Rodada con un presupuesto que rondaba los 20.000 dólares y un equipo de cuatro personas, Mala noche, junto a las primeras películas de Spike Lee y Jim Jarmusch, dio, a mediados de los ochenta, la señal de alerta de que algo se estaba agitando en el cine norteamericano. Más tarde se popularizaría el término indie y, poco después, la industria decidiría reciclarlo como etiqueta. Mala noche es, por tanto, el estado salvaje de una fuerza que acabaría siendo domesticada: con todo, a pesar de la franqueza con que se muestra una historia de atracción homosexual, su pulso no resulta transgresor. No hay un Genet vocacional, ni siquiera un embrión de Fassbinder tras las imágenes: si acaso, la posible declinación de un Paul Morrissey; es decir, alguien que gusta de contemplar los toros de la marginalidad desde la barrera, porque su mirada está intoxicada de paternalismo, condescendencia y una lujuria culpable. Mala noche revela que en la posterior carrera del cineasta no ha habido nada gratuito: ni siquiera cuando en su película más compleja, Mi Idaho privado (1991), jugó al diálogo intertextual con Campanadas a medianoche (1965), de Orson Welles, o cuando, en su experimento más discutible, calcó Psicosis (1961), de Alfred Hitchcock. Gus van Sant sueña con ser Falstaff, pero mira como Norman Bates, espiando a través de una grieta en la pared mientras fantasea con disecar cadáveres.
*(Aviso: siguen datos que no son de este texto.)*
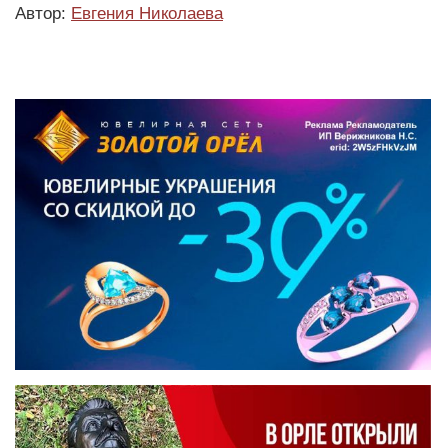
Автор:
Евгения Николаева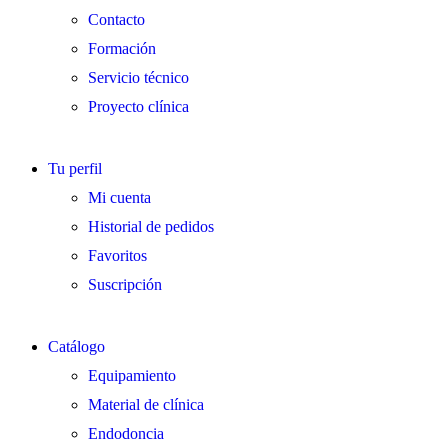
Contacto
Formación
Servicio técnico
Proyecto clínica
Tu perfil
Mi cuenta
Historial de pedidos
Favoritos
Suscripción
Catálogo
Equipamiento
Material de clínica
Endodoncia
Basada en una novela autobiográfica de Walt Curtis, Mala noche documenta la fascinación de un dependiente por dos adolescentes mexicanos con querencia por las malas calles. Las condiciones de producción propician un inspirado estilo visual fragmentario -en el que podrían latir los ecos de un Nicholas Ray-, pero la verbosidad del protagonista arrastra el conjunto hacia lo irritante.